*** Block opens ***

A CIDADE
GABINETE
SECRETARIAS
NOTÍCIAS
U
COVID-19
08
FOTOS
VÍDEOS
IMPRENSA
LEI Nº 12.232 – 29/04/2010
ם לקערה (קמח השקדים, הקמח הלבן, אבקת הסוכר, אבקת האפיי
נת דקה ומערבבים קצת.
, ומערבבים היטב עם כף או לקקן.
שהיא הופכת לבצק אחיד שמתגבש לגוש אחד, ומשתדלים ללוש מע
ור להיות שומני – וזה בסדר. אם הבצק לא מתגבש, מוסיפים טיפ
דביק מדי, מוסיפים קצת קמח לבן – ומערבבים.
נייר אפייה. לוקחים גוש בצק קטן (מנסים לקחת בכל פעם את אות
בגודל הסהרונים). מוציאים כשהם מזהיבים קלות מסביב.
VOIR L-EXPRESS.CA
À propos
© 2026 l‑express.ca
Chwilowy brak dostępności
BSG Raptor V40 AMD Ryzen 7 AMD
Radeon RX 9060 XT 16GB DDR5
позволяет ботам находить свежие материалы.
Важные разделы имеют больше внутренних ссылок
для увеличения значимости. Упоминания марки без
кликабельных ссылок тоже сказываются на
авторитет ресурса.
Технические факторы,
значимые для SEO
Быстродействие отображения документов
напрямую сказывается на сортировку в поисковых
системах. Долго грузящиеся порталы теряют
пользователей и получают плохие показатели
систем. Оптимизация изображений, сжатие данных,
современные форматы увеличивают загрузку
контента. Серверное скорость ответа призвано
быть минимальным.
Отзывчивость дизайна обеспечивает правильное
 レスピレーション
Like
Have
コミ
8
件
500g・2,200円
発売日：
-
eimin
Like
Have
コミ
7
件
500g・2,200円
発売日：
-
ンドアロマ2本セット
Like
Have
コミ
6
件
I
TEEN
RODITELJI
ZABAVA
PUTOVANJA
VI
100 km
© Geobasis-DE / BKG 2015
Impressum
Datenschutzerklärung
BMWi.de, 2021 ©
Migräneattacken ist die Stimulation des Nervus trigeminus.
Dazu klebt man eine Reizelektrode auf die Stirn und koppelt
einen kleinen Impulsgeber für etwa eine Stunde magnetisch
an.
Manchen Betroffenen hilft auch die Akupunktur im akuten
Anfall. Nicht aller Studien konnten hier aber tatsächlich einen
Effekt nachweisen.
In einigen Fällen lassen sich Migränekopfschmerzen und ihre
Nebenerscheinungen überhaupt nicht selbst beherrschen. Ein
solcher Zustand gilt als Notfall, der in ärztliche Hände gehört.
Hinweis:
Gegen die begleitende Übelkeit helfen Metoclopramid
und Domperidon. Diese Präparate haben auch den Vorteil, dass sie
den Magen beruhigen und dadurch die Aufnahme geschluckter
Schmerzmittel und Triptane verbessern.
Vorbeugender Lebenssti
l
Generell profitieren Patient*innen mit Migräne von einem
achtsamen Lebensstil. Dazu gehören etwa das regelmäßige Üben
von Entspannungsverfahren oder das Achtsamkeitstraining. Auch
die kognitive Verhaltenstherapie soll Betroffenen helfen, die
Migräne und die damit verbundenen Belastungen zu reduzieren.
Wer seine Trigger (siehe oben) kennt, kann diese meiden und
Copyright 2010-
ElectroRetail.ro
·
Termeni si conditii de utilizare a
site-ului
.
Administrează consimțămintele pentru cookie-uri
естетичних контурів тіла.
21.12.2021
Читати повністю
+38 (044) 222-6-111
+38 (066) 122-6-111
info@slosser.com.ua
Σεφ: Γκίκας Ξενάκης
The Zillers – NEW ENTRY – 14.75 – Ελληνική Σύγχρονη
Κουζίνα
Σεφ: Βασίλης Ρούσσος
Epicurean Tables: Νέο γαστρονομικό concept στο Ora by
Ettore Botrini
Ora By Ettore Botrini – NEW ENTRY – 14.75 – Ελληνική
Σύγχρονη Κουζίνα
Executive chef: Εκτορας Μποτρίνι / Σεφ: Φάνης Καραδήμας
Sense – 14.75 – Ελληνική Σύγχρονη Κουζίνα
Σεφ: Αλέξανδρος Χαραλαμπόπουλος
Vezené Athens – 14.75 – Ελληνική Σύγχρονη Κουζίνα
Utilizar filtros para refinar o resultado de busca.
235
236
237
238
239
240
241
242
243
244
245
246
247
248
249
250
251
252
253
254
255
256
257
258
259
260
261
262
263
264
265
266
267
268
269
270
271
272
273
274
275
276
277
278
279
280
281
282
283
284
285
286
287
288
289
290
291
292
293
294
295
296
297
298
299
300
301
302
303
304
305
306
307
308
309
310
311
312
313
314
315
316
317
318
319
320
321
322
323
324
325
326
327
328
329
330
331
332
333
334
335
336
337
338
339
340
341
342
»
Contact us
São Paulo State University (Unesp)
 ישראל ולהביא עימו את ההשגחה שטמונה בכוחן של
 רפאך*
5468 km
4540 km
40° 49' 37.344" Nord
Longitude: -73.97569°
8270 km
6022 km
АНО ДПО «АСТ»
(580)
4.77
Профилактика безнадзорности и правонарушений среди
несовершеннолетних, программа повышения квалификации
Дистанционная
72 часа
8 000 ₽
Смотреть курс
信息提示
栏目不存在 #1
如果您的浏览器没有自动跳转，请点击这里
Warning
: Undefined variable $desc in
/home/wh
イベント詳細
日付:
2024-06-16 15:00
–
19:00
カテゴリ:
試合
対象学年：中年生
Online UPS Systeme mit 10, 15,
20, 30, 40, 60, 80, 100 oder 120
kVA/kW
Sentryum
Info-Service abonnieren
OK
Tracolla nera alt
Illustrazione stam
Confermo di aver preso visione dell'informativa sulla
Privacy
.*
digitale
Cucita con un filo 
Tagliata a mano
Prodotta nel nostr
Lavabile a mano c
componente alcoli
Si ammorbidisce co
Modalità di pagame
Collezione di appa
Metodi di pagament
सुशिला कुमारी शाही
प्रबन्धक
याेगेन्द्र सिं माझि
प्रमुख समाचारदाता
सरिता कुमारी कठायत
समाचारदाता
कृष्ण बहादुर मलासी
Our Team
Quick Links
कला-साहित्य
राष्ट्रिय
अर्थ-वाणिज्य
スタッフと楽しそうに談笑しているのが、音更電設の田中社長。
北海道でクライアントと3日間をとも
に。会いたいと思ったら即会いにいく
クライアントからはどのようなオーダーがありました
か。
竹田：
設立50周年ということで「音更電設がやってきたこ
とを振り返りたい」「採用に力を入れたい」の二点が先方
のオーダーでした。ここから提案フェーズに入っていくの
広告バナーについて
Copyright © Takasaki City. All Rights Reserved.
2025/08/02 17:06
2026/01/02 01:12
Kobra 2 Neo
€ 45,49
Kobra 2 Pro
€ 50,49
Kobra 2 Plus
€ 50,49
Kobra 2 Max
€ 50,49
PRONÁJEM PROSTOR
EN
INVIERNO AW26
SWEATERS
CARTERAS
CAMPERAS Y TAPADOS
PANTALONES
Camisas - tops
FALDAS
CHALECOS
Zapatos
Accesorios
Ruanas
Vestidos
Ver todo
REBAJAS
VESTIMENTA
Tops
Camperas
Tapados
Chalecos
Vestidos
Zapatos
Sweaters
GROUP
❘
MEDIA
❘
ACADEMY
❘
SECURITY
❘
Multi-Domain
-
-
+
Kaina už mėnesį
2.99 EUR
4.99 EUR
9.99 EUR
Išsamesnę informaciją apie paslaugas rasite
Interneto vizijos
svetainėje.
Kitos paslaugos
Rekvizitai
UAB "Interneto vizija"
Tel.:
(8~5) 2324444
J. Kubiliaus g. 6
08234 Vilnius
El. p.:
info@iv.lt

*** Block closes ***

- **Exercise**
Write down only how many lines in the listing contain the word "einen".

- **Output of the task**
2